| Exercise aim |
Among the entries, find the lines with the string "especies" and copy them.
=-=-=-=-=
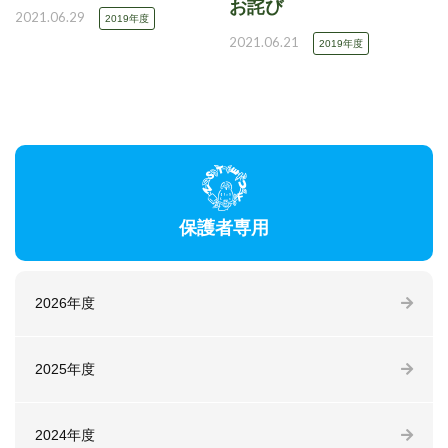
お詫び
2021.06.29
2019年度
2021.06.21
2019年度
保護者専用
2026年度
2025年度
2024年度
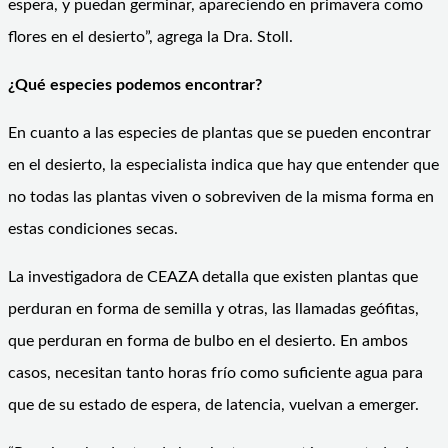
espera, y puedan germinar, apareciendo en primavera como
flores en el desierto”, agrega la Dra. Stoll.
¿Qué especies podemos encontrar?
En cuanto a las especies de plantas que se pueden encontrar
en el desierto, la especialista indica que hay que entender que
no todas las plantas viven o sobreviven de la misma forma en
estas condiciones secas.
La investigadora de CEAZA detalla que existen plantas que
perduran en forma de semilla y otras, las llamadas geófitas,
que perduran en forma de bulbo en el desierto. En ambos
casos, necesitan tanto horas frío como suficiente agua para
que de su estado de espera, de latencia, vuelvan a emerger.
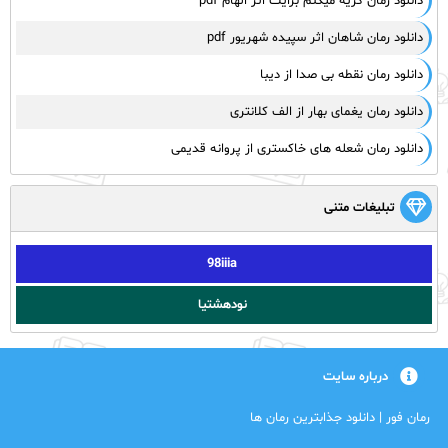
دانلود رمان گریه میکنم برایت اثر الهام pdf
دانلود رمان شاهان اثر سپیده شهریور pdf
دانلود رمان نقطه بی صدا از دیبا
دانلود رمان یغمای بهار از الف کلانتری
دانلود رمان شعله های خاکستری از پروانه قدیمی
تبلیغات متنی
98iiia
نودهشتیا
درباره سایت
رمان فور | دانلود جذابترین رمان ها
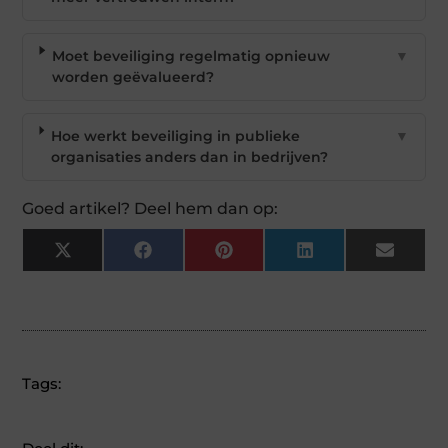
Moet beveiliging regelmatig opnieuw
▼
worden geëvalueerd?
Hoe werkt beveiliging in publieke
▼
organisaties anders dan in bedrijven?
Goed artikel? Deel hem dan op:
X
Facebook
Pinterest
LinkedIn
Email
(Twitter)
Tags:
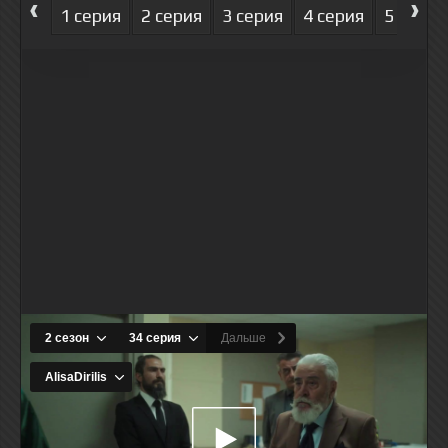
‹
›
1 серия
2 серия
3 серия
4 серия
5 серия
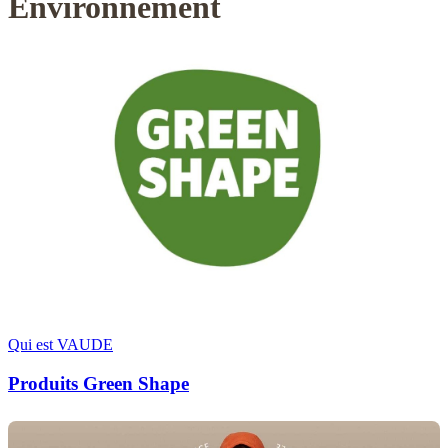
Environnement
Qui est VAUDE
Produits Green Shape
=-=-=-=-=
| Answer to this problem |
¿Qué especies podemos encontrar?
En cuanto a las especies de plantas que se pueden encontrar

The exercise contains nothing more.